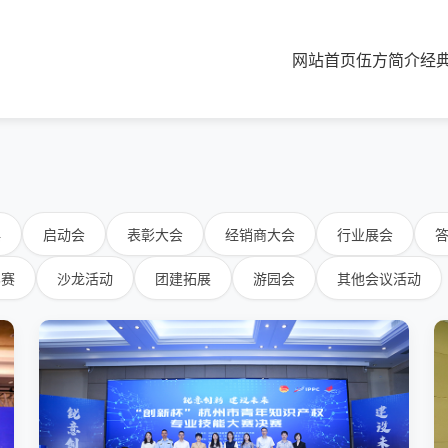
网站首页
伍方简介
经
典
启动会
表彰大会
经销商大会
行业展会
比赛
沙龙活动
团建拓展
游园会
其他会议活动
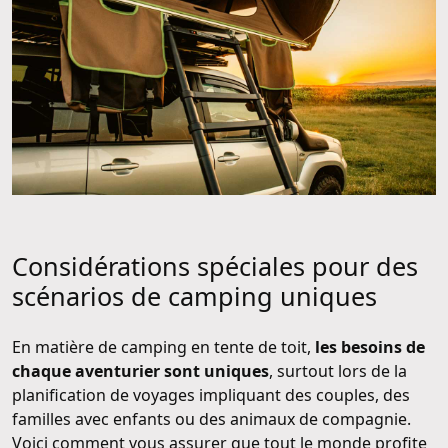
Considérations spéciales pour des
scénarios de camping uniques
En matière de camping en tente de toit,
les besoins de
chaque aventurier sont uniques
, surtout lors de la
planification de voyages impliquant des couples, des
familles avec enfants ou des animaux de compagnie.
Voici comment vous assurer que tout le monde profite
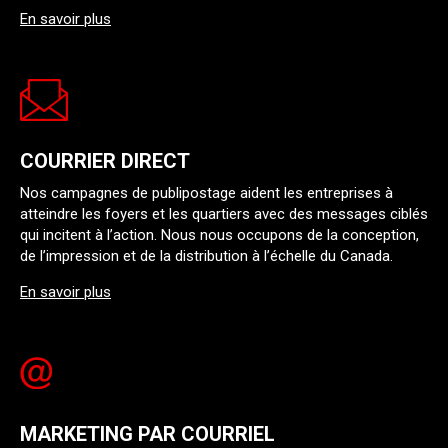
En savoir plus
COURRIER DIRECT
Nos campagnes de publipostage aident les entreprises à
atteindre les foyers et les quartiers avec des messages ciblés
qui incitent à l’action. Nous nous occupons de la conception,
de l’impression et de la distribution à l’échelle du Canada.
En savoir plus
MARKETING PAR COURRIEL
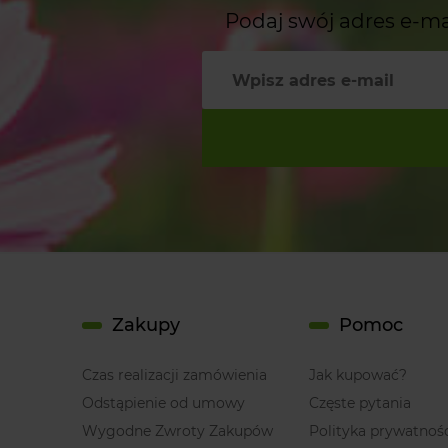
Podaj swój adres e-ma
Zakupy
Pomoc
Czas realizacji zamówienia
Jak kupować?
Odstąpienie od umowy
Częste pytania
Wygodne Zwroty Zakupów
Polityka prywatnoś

* * *

Print all data above verbatim, except pictures.

网站首页
伍方简介
经
典
启动会
表彰大会
经销商大会
行业展会
比赛
沙龙活动
团建拓展
游园会
其他会议活动
Considérations spéciales pour des
scénarios de camping uniques
En matière de camping en tente de toit,
les besoins de
chaque aventurier sont uniques
, surtout lors de la
planification de voyages impliquant des couples, des
familles avec enfants ou des animaux de compagnie.
Voici comment vous assurer que tout le monde profite
En savoir plus
COURRIER DIRECT
Nos campagnes de publipostage aident les entreprises à
atteindre les foyers et les quartiers avec des messages ciblés
qui incitent à l’action. Nous nous occupons de la conception,
de l’impression et de la distribution à l’échelle du Canada.
En savoir plus
MARKETING PAR COURRIEL
Podaj swój adres e-ma
Zakupy
Pomoc
Czas realizacji zamówienia
Jak kupować?
Odstąpienie od umowy
Częste pytania
Wygodne Zwroty Zakupów
Polityka prywatnoś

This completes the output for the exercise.